Saved data entries —
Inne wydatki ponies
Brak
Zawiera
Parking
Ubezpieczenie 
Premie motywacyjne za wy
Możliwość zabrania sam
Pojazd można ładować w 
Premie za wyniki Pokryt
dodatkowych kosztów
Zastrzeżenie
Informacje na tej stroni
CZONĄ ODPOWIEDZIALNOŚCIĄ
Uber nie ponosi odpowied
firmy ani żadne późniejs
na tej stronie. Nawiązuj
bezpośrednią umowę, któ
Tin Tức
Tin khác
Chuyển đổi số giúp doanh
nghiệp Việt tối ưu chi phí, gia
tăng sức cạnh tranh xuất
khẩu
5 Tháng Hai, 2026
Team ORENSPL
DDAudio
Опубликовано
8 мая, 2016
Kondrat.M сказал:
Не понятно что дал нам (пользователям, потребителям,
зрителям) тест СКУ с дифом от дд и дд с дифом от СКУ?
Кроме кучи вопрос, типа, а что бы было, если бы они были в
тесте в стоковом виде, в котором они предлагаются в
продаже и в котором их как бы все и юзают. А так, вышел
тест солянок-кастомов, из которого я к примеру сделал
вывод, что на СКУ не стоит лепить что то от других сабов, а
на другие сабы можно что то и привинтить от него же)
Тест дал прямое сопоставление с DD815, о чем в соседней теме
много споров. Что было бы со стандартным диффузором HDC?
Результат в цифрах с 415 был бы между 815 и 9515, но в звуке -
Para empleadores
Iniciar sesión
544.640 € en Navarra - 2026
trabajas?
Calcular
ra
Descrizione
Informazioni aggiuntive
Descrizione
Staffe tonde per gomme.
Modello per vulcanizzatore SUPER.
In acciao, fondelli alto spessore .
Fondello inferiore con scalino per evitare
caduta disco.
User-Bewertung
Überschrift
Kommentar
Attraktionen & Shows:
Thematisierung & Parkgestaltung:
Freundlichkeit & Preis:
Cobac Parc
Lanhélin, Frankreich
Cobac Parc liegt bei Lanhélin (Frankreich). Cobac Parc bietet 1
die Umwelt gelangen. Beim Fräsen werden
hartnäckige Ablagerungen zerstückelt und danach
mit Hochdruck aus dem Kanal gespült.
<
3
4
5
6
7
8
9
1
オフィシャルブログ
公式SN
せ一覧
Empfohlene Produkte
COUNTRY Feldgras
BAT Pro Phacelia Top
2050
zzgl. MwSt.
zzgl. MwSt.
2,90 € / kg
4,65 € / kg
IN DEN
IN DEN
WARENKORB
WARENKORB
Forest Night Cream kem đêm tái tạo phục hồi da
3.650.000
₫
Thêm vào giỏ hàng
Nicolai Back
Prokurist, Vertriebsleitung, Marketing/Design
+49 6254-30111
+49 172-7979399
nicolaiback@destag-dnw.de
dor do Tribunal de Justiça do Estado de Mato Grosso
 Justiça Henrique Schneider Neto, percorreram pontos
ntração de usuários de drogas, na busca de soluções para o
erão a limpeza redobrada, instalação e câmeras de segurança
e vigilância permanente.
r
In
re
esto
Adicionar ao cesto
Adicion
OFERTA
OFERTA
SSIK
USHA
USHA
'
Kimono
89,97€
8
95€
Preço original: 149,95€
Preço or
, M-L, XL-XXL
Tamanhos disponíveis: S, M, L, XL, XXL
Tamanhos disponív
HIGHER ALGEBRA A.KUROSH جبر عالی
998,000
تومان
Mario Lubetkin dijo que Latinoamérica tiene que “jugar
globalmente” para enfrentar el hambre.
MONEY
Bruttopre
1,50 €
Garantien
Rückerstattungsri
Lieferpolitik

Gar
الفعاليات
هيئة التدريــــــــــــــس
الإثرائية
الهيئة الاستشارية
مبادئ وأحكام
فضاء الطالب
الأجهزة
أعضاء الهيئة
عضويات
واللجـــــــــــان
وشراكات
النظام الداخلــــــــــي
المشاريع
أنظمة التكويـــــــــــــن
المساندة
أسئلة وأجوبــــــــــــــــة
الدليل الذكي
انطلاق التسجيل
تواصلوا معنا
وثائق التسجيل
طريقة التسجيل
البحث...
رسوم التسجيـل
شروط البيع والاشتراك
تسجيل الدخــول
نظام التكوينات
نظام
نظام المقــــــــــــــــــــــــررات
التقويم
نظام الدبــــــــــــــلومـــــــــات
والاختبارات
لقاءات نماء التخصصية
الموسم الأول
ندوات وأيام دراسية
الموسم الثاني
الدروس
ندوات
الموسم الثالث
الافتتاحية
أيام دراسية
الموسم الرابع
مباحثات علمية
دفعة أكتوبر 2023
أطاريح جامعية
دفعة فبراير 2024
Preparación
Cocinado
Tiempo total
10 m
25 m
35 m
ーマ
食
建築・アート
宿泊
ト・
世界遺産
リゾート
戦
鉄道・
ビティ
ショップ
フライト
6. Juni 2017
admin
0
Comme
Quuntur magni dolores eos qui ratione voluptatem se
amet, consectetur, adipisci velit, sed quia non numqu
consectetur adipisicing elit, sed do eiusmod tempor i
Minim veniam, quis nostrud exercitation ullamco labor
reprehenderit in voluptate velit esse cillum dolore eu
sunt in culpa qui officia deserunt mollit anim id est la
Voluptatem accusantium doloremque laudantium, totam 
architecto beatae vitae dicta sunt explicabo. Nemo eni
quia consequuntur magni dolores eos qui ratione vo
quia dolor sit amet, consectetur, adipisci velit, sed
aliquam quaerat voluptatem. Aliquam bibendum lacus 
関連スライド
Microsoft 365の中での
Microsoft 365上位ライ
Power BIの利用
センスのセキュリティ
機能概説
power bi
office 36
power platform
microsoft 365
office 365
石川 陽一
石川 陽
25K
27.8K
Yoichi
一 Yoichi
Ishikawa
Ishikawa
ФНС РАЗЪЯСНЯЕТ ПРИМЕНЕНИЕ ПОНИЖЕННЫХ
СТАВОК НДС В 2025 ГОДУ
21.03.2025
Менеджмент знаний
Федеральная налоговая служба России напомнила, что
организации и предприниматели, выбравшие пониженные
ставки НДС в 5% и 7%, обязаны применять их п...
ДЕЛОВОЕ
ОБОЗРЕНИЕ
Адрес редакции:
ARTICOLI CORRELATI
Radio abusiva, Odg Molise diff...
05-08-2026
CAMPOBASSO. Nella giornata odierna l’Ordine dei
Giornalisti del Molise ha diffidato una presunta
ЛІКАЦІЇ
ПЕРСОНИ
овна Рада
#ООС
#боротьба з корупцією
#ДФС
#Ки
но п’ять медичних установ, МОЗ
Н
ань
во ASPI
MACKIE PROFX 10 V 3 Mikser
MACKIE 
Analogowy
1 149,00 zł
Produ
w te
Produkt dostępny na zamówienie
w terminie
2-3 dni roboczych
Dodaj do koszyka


Work to be completed — Copy out each line in the preceding records that contains "Frankreich".

Exercise solution —
Lanhélin, Frankreich
Cobac Parc liegt bei Lanhélin (Frankreich). Cobac Parc bietet 1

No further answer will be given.